Mike Shinoda
Dropped Frames, Vol. 1

2020, Kenji Kobayashi Productions
Elettronica

Mike Shinoda è tornato in modo imprevedebile, con un album ricco di novità che segue sentieri lasciati inesplorati. 
Recensione di Dario Fabbri - Pubblicata in data: 11/07/20

Uno dei maggiori punti di forza dei Linkin Park è sempre stata la sconfinata creatività del rapper tuttofare Mike Shinoda. Qualcuno potrà non essere d'accordo con questa affermazione, pensando a Shinoda come a colui che ha allontanato la band delle proprie origini sonore, ma è altresì innegabile che senza le sue invenzioni (a volte geniali, a volte meno riuscite) i Linkin Park sarebbero stati molto diversi. Alla base della carriera di Mike Shinoda, oltre alla creatività, c'è un altro elemento fondamentale: l'imprevedibilità. Il nuovo "Dropped Frames, Vol. 1" presenta entrambe queste caratteristiche, anzi, se possibile le accentua ulteriormente: annunciato improvvisamente solo poche settimane prima della sua uscita, il secondo album solista del rapper polistrumentista nasce dalla collaborazione con i suoi fan durante le lunghe giornate in lockdown.

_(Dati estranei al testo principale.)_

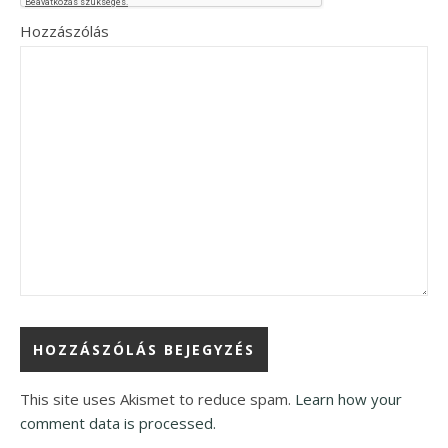
Hozzászólás
This site uses Akismet to reduce spam.
Learn how your
comment data is processed.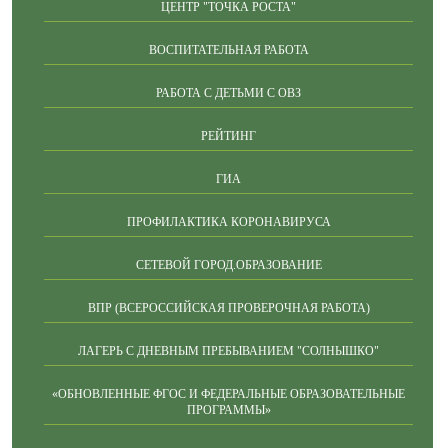
ЦЕНТР "ТОЧКА РОСТА"
ВОСПИТАТЕЛЬНАЯ РАБОТА
РАБОТА С ДЕТЬМИ С ОВЗ
РЕЙТИНГ
ГИА
ПРОФИЛАКТИКА КОРОНАВИРУСА
СЕТЕВОЙ ГОРОД.ОБРАЗОВАНИЕ
ВПР (ВСЕРОССИЙСКАЯ ПРОВЕРОЧНАЯ РАБОТА)
ЛАГЕРЬ С ДНЕВНЫМ ПРЕБЫВАНИЕМ "СОЛНЫШКО"
«ОБНОВЛЕННЫЕ ФГОС И ФЕДЕРАЛЬНЫЕ ОБРАЗОВАТЕЛЬНЫЕ
ПРОГРАММЫ»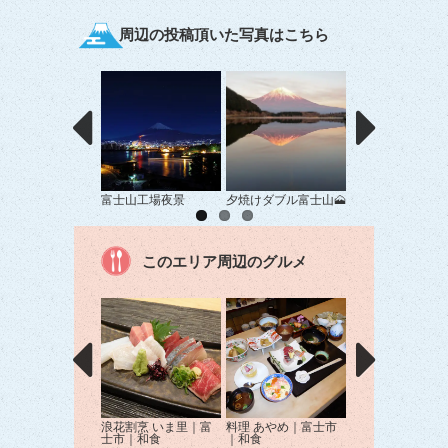
周辺の投稿頂いた写真はこちら
富士山工場夜景
夕焼けダブル富士山🗻
美し富士
このエリア周辺のグルメ
浪花割烹 いま里｜富
料理 あやめ｜富士市
E→Fカレー富士
士市｜和食
｜和食
（イーエフカレー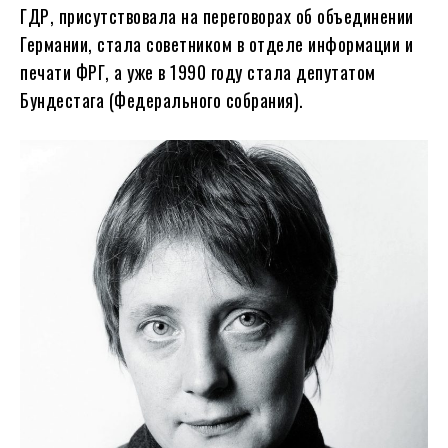
ГДР, присутствовала на переговорах об объединении
Германии, стала советником в отделе информации и
печати ФРГ, а уже в 1990 году стала депутатом
Бундестага (Федерального собрания).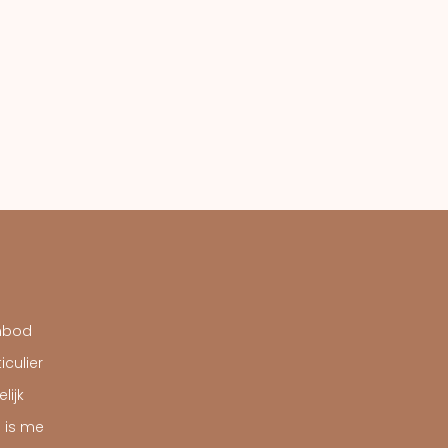
nbod
iculier
lijk
s is me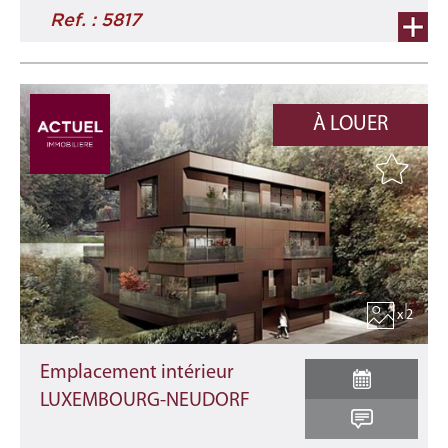
Ref. : 5817
À LOUER
x 2
Emplacement intérieur
LUXEMBOURG-NEUDORF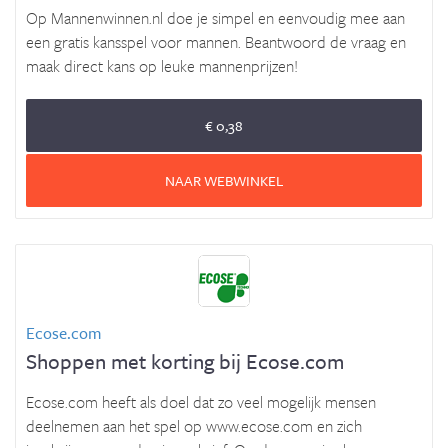
Op Mannenwinnen.nl doe je simpel en eenvoudig mee aan
een gratis kansspel voor mannen. Beantwoord de vraag en
maak direct kans op leuke mannenprijzen!
€ 0,38
NAAR WEBWINKEL
Ecose.com
Shoppen met korting bij Ecose.com
Ecose.com heeft als doel dat zo veel mogelijk mensen
deelnemen aan het spel op www.ecose.com en zich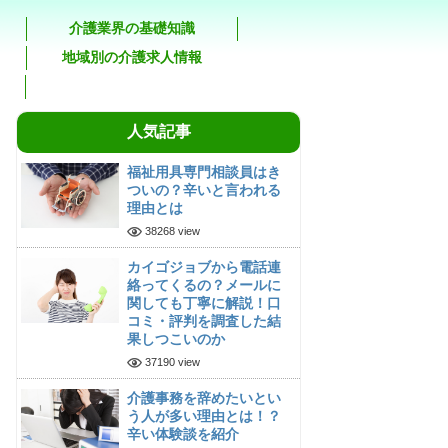
介護業界の基礎知識
地域別の介護求人情報
人気記事
福祉用具専門相談員はき
ついの？辛いと言われる
理由とは
38268 view
カイゴジョブから電話連
絡ってくるの？メールに
関しても丁寧に解説！口
コミ・評判を調査した結
果しつこいのか
37190 view
介護事務を辞めたいとい
う人が多い理由とは！？
辛い体験談を紹介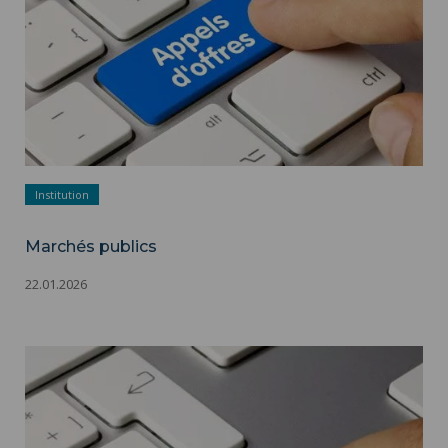
Institution
Marchés publics
22.01.2026
Marchés publics ">
Marchés publics - Appels d'offres - Adobestock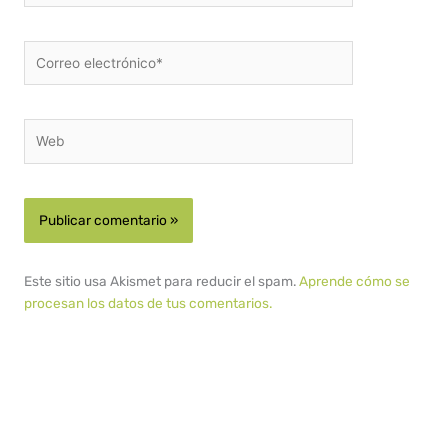
Correo
electrónico*
Web
Este sitio usa Akismet para reducir el spam.
Aprende cómo se
procesan los datos de tus comentarios.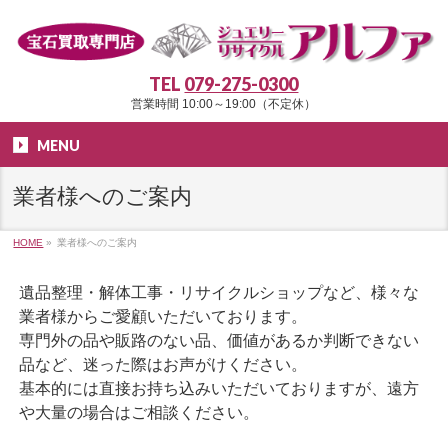
TEL
079-275-0300
営業時間 10:00～19:00（不定休）
MENU
業者様へのご案内
HOME
»
業者様へのご案内
遺品整理・解体工事・リサイクルショップなど、様々な
業者様からご愛顧いただいております。
専門外の品や販路のない品、価値があるか判断できない
品など、迷った際はお声がけください。
基本的には直接お持ち込みいただいておりますが、遠方
や大量の場合はご相談ください。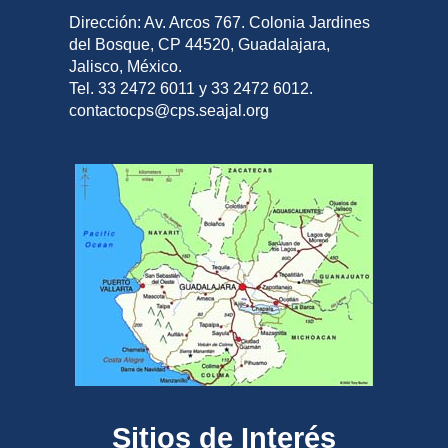
Dirección: Av. Arcos 767. Colonia Jardines
del Bosque, CP 44520, Guadalajara,
Jalisco, México.
Tel. 33 2472 6011 y 33 2472 6012.
contactocps@cps.seajal.org
Sitios de Interés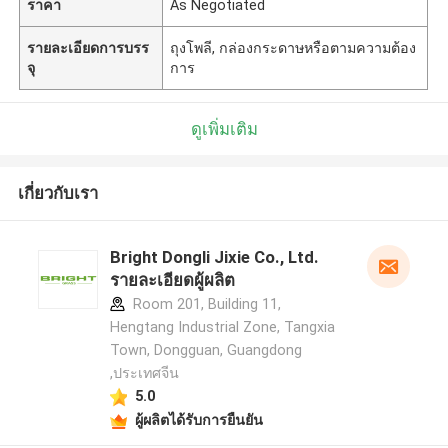
ราคา
As Negotiated
รายละเอียดการบรร
ถุงโพลี, กล่องกระดาษหรือตามความต้อง
จุ
การ
ดูเพิ่มเติม
เกี่ยวกับเรา
Bright Dongli Jixie Co., Ltd.
รายละเอียดผู้ผลิต
Room 201, Building 11,
Hengtang Industrial Zone, Tangxia
Town, Dongguan, Guangdong
,ประเทศจีน
5.0
ผู้ผลิตได้รับการยืนยัน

Chiuso nello studio di registrazione della sua abitazione californiana, Mike ha interagito con migliaia di suoi sostenitori su Twitch, organizzando dirette di svariate ore in cui ha composto musica ascoltando i consigli dei fan che l'hanno seguito in questa nuova esperienza.

 

Composto da 12 tracce, di cui 11 strumentali e una sola cantata, "Dropped Frames, Vol. 1" rappresenta, presumibilmente, il primo di una serie di album interamente, o quasi, privi di parti vocali e pubblicati attraverso l'etichetta indipendente di Shinoda, la Kenji Kobayashi Productions. In questo caso, è la traccia d'apertura, "Open Door", l'unica canzone a non essere interamente strumentale: con una base d'impatto, un Mike decisamente in forma nelle strofe rappate e un ritornello composto dalle voci di ben 7 fan diversi, "Open Door" è il singolo radiofonico ideale, con caratteristiche che la rendono estremamente godibile ma affatto banale. Nelle restanti canzoni, invece, a dominare sono le abbondanti basi di elettronica, accompagnate da strumenti a fiato, come in "El Rey Demonio" o in "Osiris", o da chitarre elettriche, come in "Neon Crickets".

 

Per quanto riguarda gli episodi migliori del disco, oltre all'opener, è impossibile non citare "Channeling, Pt. 1". Qui, a fare la differenza è l'abilità notevole del fido Dan Mayo alla batteria, oltre alla buona base creata da Shinoda. E ancora, tra le tracce più riuscite, si ritaglia un posto anche la già citata "Osiris", in cui l'elettronica, che è dominante in tutto il disco, ora si mescola abilmente con sonorità spiccatamente orientali, portando una ventata d'aria fresca all'interno dell'album.

 

A mettere la parola fine a questa serie di pezzi "da atmosfera", come Shinoda stesso li ha definiti, ci pensa "Booty Down", una brevissima composizione che ha fatto breccia tra i fan presumibilmente per la propria natura scherzosa piuttosto che per meriti puramente tecnici. Questo e il non prendersi troppo sul serio sono, in realtà, caratteristiche ben presenti in tutto il lavoro e toccano l'apice proprio in questa traccia conclusiva. "Dropped Frames, Vol. 1", quindi, ci restituisce un Mike Shinoda finalmente divertente e divertito, che trova piacevole comporre musica in compagnia dei suoi fan e che non ha paura di creare qualcosa di diverso e inaspettato, ma anche un artista maturo che prova a perlustrare strade non percorse prima e a seguire sentieri lasciati inesplorati.